Garden Isle struggles with lack of affordable housing
By Coco Zickos
LIHU'E, Kaua'i — Kaua'i Mayor Bernard Carvalho Jr. says more needs to be done to meet a growing demand for affordable housing.
Even though median home values on Kaua'i have been falling from about $615,000 in November 2008 to $467,500 last month, according to Multiple Listing Services, prices remain unaffordable for many of the island's working class.
"More work needs to be done to address this situation," Carvalho said, during a presentation Thursday on sustainable and affordable housing.

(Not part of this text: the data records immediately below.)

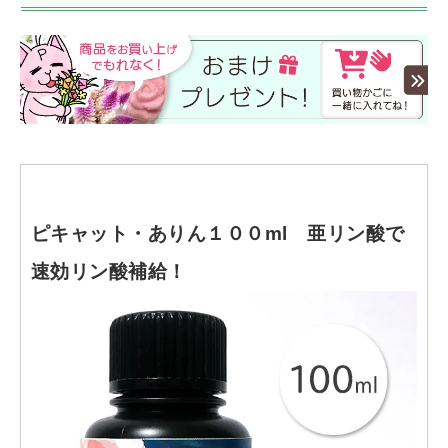
ピキャット・ありん１００ml 亜リン酸で
速効リン酸補給！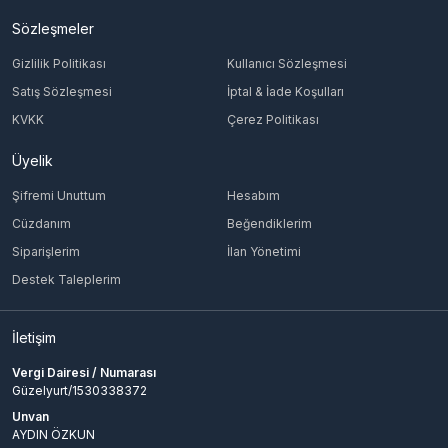
Sözleşmeler
Gizlilik Politikası
Kullanıcı Sözleşmesi
Satış Sözleşmesi
İptal & İade Koşulları
KVKK
Çerez Politikası
Üyelik
Şifremi Unuttum
Hesabım
Cüzdanım
Beğendiklerim
Siparişlerim
İlan Yönetimi
Destek Taleplerim
İletişim
Vergi Dairesi / Numarası
Güzelyurt/1530338372
Unvan
AYDIN ÖZKUN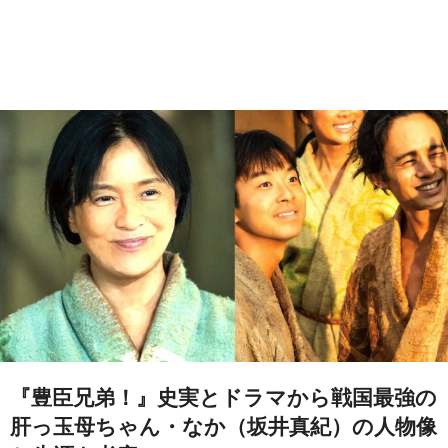
『豊臣兄弟！』史実とドラマから戦国最強の
肝っ玉母ちゃん・なか（坂井真紀）の人物像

The meeting was hosted by Kaua'i Planning & Action Alliance and Kaua'i Association of Architects.
Anne Punohu, of the Kaua'i Fair Housing Law Coalition, said housing on Kaua'i is anything but affordable for most.
"It's no way to live," she added.
A resident would have to earn at least $29 per hour to afford the "most expensive rentals in the nation," where a two-bedroom unit averages $1,500 a month, Carvalho said.
He said no more than 30 percent of a resident's income should be allotted for housing in order to be deemed affordable.
And if the median income on Kaua'i is around $47,000, then 30 percent of take-home pay would amount to around $1,100 a month for a mortgage or rent. In other words, someone making the median income could only afford a $180,000 home, said architect and sustainability consultant Peter Arsenault.
"It is clear that there is some creative financing here," he said Thursday.
Among the recently completed projects adding to the county's affordable housing inventory are 80 units at Kalepa Village in Líhu'e, 82 units at Courtyards at Waipouli and 18 Habitat for Humanity homes in 'Ele'ele.
The trouble is once the projects are completed, it can be a challenge for some kama'äina to qualify, Punohu said Sunday.
"There's nothing affordable about them (the housing projects)," she said.